Malaysia's South Korean customers have also engaged Petronas for price reviews. South Korea was Malaysia's third-largest LNG buyer in 2022.

Petronas' price reviews with Korea's largest gas importer Kogas and energy company GS were meant to be effective at the start of this year, but the companies are still in negotiations, and S-Oil is also in discussions with Petronas for term contracts, market sources said.

China was Malaysia's second-largest LNG customer in 2022 and has been taking a growing share of Malaysia's LNG exports.
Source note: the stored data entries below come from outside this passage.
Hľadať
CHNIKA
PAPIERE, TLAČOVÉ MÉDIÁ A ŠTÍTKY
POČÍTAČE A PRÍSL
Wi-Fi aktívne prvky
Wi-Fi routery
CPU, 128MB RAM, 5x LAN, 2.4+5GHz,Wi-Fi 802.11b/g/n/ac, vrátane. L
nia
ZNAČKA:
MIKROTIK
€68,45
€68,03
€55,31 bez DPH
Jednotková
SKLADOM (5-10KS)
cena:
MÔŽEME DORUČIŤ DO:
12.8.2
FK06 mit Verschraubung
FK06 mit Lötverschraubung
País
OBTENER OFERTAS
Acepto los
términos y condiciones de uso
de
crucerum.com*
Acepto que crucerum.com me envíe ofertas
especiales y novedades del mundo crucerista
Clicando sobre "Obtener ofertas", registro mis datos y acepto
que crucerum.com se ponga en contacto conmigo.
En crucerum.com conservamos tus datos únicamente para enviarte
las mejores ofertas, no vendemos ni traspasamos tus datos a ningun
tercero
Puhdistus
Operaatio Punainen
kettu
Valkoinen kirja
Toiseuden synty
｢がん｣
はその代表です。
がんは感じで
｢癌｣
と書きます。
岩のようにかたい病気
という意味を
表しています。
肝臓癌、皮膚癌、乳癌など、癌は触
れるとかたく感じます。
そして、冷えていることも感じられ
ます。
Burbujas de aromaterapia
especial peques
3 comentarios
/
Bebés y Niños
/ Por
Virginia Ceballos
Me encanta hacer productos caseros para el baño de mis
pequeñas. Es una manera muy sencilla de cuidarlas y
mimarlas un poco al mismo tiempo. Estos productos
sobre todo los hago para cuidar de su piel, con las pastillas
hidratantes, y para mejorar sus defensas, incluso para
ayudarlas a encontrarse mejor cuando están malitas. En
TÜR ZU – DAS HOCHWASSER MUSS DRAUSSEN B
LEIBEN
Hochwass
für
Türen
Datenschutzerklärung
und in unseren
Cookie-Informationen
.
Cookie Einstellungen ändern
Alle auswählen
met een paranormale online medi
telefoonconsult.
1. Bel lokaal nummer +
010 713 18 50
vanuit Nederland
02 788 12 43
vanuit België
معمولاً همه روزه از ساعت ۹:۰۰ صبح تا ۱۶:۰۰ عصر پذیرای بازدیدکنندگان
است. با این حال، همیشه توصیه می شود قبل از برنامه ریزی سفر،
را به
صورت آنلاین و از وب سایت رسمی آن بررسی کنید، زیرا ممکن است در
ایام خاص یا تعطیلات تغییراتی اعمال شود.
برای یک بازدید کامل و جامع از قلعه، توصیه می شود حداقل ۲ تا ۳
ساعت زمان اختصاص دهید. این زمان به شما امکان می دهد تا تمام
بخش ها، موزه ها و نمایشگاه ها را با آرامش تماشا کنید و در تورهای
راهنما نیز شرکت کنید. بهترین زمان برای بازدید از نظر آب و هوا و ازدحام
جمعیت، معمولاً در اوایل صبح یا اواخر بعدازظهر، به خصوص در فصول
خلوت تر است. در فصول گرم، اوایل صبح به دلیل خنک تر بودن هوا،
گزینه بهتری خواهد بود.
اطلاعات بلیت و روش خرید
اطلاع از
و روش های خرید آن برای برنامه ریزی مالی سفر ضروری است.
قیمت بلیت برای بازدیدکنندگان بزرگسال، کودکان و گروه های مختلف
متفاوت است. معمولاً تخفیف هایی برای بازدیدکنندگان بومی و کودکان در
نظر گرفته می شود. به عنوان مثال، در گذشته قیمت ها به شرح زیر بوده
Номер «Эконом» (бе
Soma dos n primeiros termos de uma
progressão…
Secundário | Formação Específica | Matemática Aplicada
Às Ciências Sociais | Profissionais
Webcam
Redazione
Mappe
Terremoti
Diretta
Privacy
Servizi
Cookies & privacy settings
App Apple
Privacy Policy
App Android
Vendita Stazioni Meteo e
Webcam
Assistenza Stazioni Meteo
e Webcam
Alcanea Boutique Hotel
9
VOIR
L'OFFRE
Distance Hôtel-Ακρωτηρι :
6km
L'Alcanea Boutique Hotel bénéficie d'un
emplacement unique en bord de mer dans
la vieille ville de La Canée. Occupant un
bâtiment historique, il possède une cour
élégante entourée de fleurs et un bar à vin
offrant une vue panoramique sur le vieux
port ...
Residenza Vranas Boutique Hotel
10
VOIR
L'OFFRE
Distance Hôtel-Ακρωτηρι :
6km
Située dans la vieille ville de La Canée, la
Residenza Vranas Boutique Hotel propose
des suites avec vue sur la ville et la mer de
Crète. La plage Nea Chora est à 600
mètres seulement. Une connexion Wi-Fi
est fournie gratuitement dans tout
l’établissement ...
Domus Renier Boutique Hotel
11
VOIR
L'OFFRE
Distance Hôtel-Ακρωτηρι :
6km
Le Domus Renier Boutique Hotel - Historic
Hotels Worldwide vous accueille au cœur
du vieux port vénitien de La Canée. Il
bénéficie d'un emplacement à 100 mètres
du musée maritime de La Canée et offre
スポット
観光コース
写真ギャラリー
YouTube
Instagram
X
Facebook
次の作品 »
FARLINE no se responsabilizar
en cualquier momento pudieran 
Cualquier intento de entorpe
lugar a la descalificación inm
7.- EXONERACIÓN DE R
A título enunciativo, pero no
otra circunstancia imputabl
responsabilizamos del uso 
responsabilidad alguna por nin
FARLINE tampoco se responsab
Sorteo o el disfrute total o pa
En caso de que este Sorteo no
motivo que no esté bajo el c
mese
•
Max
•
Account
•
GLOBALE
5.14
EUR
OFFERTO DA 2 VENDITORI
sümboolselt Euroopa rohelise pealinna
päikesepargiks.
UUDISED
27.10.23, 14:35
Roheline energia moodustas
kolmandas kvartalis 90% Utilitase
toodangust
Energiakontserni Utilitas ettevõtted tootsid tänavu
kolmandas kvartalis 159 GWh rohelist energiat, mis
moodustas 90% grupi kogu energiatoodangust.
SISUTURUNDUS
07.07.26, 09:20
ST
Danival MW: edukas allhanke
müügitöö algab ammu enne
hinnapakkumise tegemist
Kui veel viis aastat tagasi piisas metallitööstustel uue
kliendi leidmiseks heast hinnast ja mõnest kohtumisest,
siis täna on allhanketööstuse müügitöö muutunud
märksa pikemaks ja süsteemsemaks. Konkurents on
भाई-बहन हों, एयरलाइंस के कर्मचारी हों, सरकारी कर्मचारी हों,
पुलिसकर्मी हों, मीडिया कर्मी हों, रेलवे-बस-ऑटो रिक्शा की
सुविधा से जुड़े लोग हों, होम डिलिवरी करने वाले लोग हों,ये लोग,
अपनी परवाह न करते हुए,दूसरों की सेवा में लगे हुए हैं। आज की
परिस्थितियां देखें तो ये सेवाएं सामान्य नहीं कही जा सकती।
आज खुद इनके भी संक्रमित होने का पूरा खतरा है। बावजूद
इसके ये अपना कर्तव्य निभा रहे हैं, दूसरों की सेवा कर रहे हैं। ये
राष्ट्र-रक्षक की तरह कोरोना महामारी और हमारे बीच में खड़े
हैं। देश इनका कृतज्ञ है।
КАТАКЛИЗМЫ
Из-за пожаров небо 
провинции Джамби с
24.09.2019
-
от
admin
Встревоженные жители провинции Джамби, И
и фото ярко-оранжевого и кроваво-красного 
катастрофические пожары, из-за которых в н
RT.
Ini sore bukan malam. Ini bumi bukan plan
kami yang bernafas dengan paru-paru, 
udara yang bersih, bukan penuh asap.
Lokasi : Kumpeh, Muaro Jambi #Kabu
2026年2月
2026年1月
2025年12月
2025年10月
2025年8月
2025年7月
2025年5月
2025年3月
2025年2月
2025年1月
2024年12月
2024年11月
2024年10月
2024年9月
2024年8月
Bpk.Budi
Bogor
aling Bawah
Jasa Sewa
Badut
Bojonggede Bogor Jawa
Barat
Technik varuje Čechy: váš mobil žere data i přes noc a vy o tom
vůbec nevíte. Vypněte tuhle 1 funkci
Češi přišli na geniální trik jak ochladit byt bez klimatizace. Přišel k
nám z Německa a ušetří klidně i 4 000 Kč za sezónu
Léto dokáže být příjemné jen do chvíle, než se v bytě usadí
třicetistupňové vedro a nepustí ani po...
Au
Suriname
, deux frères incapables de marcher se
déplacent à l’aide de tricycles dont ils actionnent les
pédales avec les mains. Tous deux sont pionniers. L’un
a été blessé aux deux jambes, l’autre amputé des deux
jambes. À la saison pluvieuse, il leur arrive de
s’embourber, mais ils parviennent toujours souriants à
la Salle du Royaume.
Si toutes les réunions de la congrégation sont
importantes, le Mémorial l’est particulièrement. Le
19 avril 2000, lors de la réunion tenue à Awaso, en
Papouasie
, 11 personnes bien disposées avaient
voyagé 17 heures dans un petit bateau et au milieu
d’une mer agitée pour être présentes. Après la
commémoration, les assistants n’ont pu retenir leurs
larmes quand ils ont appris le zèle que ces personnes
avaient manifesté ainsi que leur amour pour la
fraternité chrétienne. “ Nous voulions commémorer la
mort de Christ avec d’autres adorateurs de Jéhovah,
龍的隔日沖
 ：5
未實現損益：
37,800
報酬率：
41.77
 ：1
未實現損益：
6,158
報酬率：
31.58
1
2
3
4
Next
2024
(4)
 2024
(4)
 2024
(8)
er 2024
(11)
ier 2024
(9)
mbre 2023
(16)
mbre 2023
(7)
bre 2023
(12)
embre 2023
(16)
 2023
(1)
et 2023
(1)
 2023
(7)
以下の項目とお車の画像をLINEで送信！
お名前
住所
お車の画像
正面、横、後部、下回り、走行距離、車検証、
Petronas plans to start a price review with Shanghai Energy in 2023, and resume a review with local gas distributor JOVO that was deferred from 2022, market sources said.

Chinese customers had been seeking price reviews because some of these previously signed contracts were linked to LNG pricing, which was higher than the value of oil-linked contracts with 13%-14% oil slopes over most of the 2021-2022 period, according to a market source.

Oil-linked contract prices have been relatively opaque due to the lack of oil-linked SPAs in the last couple of years. During the COVID-affected years, contract slopes had dropped as low as 10%, but some recent contracts by Middle East producers like Qatar and Oman have seen slopes in the mid- to late 13% range.

Petronas is also not the only supplier conducting price reviews. LNG producers in Indonesia and Australia are also in talks with customers in Japan and South Korea. Australia remained Japan's single largest LNG supplier in 2022, accounting for over 42% of its total LNG imports.

Market levels

Price reviews may also be accompanied by changes to other contractual terms such as payment windows, destination clauses, seasonality and other volume adjustments. However, it was unclear whether these have changed in recent price reviews.

For Petronas, agreeing to lower slopes lowers revenue but it ensures that they are able to keep customers happy and their LNG-term contracts continue to perform, as opposed to seeking new buyers.

Long-term LNG contracts are typically signed with a provision for triggering price reviews in unusual market conditions that skew prices in favor of the buyer or the seller. But many contracts in recent years have built-in price reviews at regular intervals due to rapidly changing market conditions -- such as record low spot LNG prices and volatile crude prices.

Evolving price review mechanisms also signal the commoditization of LNG as liquid commodities like crude oil or refined petroleum products have a higher frequency of price review discussions. Price reviews allow contracts to be rebalanced without the need to go into arbitration or litigation.